Actors are always married to a project. But it’s pretty rare for costars such as Flesh and Bone‘s Meg Ryan and Dennis Quaid to be wedded to each other. For perspective on the subject, we asked Molly Haskell and Andrew Sarris, two maritally joined film critics, to look at four classic movie couples. Sarris gives the wives the eye; Haskell, the husbands.
Joanne Woodward Opposite Newman in movies like 1960’s From the Terrace and Mr. and Mrs Bridge (1990), she brings a skepticism that makes him-with his cruel blue eyes-seem more human.
Elizabeth Taylor To paraphrase the line about Fred Astaire and Ginger Rogers, Richard Burton gave her class and she gave him sex appeal.
Lauren Bacall Her years with Bogie on screen (starting with 1944’s To Have and Have Not) and off established her as a no-nonsense star with a wicked gleam in her eye.
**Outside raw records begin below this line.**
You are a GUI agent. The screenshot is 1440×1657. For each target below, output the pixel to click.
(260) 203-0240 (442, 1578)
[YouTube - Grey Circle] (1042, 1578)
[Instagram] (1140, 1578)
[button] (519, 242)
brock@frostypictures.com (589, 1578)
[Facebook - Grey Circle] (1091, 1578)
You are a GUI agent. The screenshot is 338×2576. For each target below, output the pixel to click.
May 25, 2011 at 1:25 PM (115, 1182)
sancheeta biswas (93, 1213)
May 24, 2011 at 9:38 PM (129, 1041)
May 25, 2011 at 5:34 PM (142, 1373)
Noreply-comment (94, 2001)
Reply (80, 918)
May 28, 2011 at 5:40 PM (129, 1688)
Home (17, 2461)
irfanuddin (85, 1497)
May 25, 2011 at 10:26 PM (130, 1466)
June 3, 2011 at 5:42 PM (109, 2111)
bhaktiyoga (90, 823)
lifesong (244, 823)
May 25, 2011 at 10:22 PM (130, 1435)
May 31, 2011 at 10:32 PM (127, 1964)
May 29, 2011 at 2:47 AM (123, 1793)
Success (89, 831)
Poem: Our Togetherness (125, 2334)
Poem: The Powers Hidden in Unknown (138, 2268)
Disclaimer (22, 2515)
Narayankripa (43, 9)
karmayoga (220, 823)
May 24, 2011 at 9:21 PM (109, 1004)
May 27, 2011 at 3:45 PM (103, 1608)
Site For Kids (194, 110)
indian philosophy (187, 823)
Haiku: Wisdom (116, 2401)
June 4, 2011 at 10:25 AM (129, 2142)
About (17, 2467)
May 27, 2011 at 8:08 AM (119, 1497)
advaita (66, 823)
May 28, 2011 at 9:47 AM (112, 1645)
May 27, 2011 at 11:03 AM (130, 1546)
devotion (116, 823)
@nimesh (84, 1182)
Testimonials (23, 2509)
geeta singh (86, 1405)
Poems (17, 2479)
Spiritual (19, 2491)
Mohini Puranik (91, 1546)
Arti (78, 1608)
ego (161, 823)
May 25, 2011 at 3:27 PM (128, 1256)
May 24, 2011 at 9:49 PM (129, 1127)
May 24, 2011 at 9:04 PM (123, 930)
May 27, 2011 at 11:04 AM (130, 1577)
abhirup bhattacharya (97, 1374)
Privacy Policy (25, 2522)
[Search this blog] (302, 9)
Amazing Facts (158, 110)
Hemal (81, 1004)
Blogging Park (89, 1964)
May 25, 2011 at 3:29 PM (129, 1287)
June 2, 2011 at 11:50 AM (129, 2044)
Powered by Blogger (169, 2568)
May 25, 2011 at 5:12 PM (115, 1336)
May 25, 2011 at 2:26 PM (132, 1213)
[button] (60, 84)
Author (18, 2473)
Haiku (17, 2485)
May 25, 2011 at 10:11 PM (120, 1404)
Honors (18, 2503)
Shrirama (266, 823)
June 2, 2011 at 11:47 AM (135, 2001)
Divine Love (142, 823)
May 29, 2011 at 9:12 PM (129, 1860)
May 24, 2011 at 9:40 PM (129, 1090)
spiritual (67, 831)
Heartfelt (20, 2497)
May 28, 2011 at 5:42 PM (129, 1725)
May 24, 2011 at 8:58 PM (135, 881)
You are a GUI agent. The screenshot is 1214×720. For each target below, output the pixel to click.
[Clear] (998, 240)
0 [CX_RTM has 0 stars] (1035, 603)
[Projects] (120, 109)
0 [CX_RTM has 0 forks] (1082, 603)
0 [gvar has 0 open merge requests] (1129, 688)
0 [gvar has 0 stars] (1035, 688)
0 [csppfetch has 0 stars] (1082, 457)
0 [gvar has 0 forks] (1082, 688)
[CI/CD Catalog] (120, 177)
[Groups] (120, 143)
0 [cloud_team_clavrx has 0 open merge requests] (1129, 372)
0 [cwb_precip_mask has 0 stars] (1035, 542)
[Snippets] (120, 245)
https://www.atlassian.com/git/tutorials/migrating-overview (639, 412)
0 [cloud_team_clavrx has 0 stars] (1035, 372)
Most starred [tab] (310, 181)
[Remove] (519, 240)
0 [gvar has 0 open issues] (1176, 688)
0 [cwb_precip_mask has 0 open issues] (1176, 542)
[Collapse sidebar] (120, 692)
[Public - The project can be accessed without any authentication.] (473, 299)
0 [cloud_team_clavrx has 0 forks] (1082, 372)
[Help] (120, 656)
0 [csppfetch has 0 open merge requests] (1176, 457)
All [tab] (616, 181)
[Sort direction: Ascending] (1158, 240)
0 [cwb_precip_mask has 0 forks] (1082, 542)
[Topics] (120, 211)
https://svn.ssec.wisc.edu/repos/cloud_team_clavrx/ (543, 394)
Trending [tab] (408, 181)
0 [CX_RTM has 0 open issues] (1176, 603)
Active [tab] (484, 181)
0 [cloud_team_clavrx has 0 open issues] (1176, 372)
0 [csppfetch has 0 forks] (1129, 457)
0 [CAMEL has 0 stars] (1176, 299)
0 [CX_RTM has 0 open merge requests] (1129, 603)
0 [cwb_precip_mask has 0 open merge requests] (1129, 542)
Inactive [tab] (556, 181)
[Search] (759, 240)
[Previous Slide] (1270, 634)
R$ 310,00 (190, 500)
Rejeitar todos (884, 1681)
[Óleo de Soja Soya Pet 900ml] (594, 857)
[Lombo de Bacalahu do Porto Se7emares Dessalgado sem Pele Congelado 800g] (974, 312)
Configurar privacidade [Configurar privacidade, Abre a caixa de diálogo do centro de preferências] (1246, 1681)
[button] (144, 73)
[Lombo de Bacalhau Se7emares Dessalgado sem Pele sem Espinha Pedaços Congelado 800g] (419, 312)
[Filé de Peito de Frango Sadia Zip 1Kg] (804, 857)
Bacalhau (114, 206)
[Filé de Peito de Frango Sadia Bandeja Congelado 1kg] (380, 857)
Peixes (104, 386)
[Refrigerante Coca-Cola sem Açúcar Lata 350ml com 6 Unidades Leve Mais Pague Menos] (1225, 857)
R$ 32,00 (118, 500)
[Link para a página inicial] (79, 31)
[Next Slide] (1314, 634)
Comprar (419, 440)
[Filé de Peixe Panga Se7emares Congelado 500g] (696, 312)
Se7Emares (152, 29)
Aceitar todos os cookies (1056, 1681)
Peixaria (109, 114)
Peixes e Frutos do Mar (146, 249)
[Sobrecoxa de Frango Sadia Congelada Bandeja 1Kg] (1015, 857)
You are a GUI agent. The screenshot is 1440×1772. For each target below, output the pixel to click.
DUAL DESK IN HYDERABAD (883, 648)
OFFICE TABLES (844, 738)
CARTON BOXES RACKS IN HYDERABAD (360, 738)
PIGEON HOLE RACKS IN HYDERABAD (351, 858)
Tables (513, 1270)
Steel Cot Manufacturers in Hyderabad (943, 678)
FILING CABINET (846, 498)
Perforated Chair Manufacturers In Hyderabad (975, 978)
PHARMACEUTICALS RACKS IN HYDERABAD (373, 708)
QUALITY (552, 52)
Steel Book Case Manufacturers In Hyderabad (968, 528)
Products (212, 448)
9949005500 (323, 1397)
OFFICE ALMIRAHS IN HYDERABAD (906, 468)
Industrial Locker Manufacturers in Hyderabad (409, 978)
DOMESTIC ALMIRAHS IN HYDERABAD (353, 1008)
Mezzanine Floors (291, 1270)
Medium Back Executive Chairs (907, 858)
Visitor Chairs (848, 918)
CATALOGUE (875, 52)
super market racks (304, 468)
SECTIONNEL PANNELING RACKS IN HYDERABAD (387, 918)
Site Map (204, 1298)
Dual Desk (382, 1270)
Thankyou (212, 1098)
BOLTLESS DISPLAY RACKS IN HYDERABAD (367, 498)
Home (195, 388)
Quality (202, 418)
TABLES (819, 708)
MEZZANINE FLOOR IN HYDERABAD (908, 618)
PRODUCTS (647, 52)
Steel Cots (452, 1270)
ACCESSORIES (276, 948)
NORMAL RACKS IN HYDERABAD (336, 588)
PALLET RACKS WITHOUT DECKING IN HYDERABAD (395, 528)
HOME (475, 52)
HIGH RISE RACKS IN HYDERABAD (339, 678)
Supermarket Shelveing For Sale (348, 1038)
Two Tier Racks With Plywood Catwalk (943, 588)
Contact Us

Today she remains an icon of ’40s gallantry.
Vivien Leigh Even with Olivier disfigured as Lord Nelson, she endows That Hamilton Woman (1941)-one of the few films they made together-with more passion than can be found in any of her other movies.
Paul Newman Some of Woodward’s finest performances-in Rachel, Rachel (1968) and The Glass Menagerie (1987)-came from his direction, which indicates a private affinity that transcends the couple’s unequal positions in the public eye.
Richard Burton Though nominated for seven Oscars, he never became a great star on his own, and Taylor never became a great actress (despite her two Oscars).
Humphrey Bogart Curiously, most people now remember him as a lover more for his romantic scenes with Ingrid Bergman in Casablanca (1942) than for any of his movies with Bacall, his partner in insolence.
Laurence Olivier That Hamilton Woman showcased Leigh at the peak of her career and Olivier in more of a character role. One might say that their movie career together was as ill-fated as their 20-year marriage.